» **Data to process**:
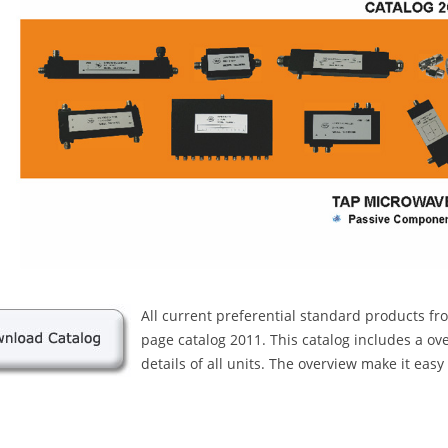
All current preferential standard products f
page catalog 2011. This catalog includes a ov
details of all units. The overview make it easy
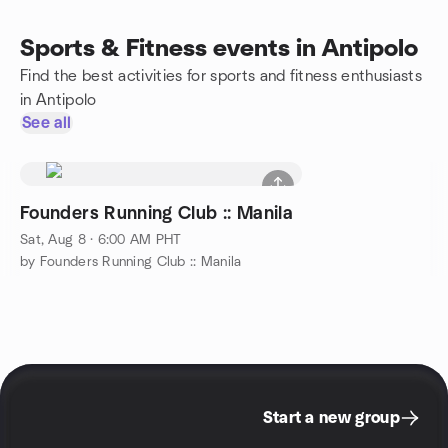
Sports & Fitness events in Antipolo
Find the best activities for sports and fitness enthusiasts
in Antipolo
See all
Founders Running Club :: Manila
Sat, Aug 8 · 6:00 AM PHT
by Founders Running Club :: Manila
Start a new group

» **Try it**: Look through the material above and pick out each line holding the word "Manila".

» **Written answer**:
Founders Running Club :: Manila
by Founders Running Club :: Manila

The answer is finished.